Citigroup May Be Preparing a New Crypto Investment Vehicle

Sep 10, 2018, 7:49PM
1 min, 57 sec READ

Citigroup may be preparing a new crypto investment vehicle called "Digital Asset Receipts", which permit indirect ownership of cryptocurrencies.

News has emerged that Citigroup, the multinational investment bank, is developing a new custodial service for investment in cryptocurrencies. The rumour stems from an insider who has knowledge of the plans. 

The mechanism, called Digital Assets Receipts, will allow Citigroup to offer investors the ability to trade cryptocurrencies like Bitcoin without directly owning any.

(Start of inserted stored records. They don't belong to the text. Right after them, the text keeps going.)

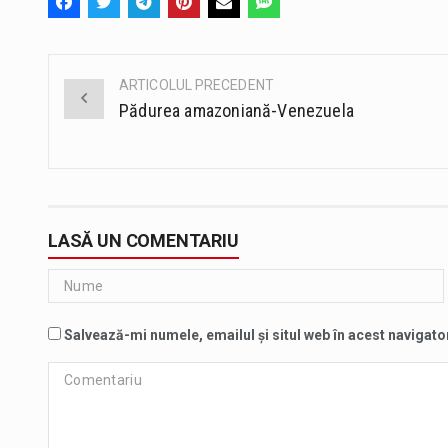
ARTICOLUL PRECEDENT
Post
Pădurea amazoniană-Venezuela
navigation
LASĂ UN COMENTARIU
Salvează-mi numele, emailul și situl web în acest navigato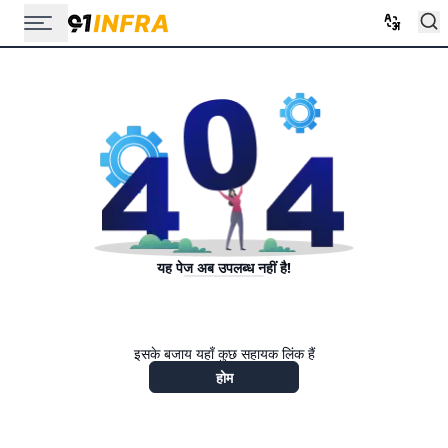
यह पेज अब उपलब्ध नहीं है!
इसके बजाय यहाँ कुछ सहायक लिंक हैं
होम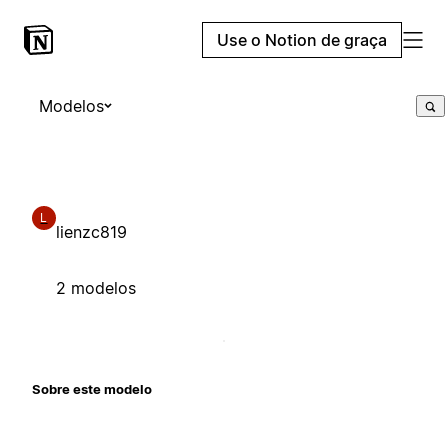
Use o Notion de graça
Modelos
L
lienzc819
2 modelos
Sobre este modelo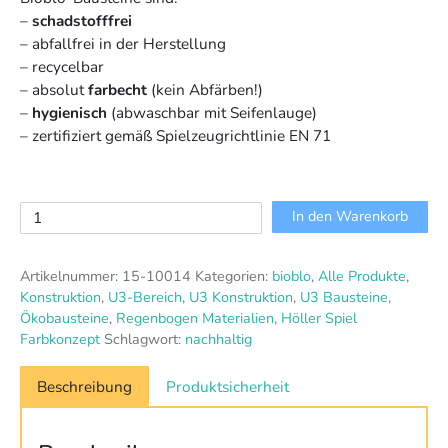
–
schadstofffrei
– abfallfrei in der Herstellung
– recycelbar
– absolut
farbecht
(kein Abfärben!)
–
hygienisch
(abwaschbar mit Seifenlauge)
– zertifiziert gemäß Spielzeugrichtlinie EN 71
Bioblo
In den Warenkorb
Set
607-
Artikelnummer:
15-10014
Kategorien:
bioblo
,
Alle Produkte
,
teilig,
Konstruktion
,
U3-Bereich
,
U3 Konstruktion
,
U3 Bausteine
,
6
Ökobausteine
,
Regenbogen Materialien
,
Höller Spiel
Regenbogenfarben
Farbkonzept
Schlagwort:
nachhaltig
Menge
Beschreibung
Produktsicherheit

It would be functionally similar to American Depository Receipts, which are certificates that correlate to a number of shares in a non-US company that is deposited in an overseas bank. 

This procedure would fall within the existing regulatory framework, which gives Citigroup the potential to make inroads at an institutional level. The SEC has not approached cryptocurrencies with any leniency of late, recently suspending two cryptocurrency related exchange investment vehicles by Swedish company XBT Provider AB. The board cited “confusion among market participants” as a primary reason, explaining that such confusion could harm investors. 

Citigroup may be establishing a novel approach to crypto trading, but Citi analyst Josh Levin cautions against too much wishful thinking with respect to the new opportunities. As reported by TheStreet, Levin wrote to clients saying that,

Our broad conclusion based on the empirical evidence to date is that investors should keep an open mind but treat more heated near-term crypto/blockchain predictions with a healthy skepticism.

Institutional Investment on Its Way?

Citigroup is one of America’s Big Four Banks, and one of the most influential financial institutions in the world. Should this rumor be true, it would should that established financial institutions are actively interested in digital assets despite the bearish sentiment that has grown in the past few months. 

Goldman Sachs and JPMorgan are also preparing to get deeper into cryptocurrency, even if minimally at this point, and have put extensive research into the technology. Recent news of Goldman postponing its trading desk, which rattled the market, proved to be false. Despite the bear market, these financial giants are still very much interested in blockchain and cryptocurrency. Ex-hedge fund manager Mike Novogratz has said that institutional investment is key to the market’s expansion, and will precipitate a great surge in price. Others, such as Andreas Antonopoulos believe the sale of futures-like funds such as this one proposed by Citibank will be detrimental to the core crypto community.  

Disclaimer: information contained herein is provided without considering your personal circumstances, therefore should not be construed as financial advice, investment recommendation or an offer of, or solicitation for, any transactions in cryptocurrencies.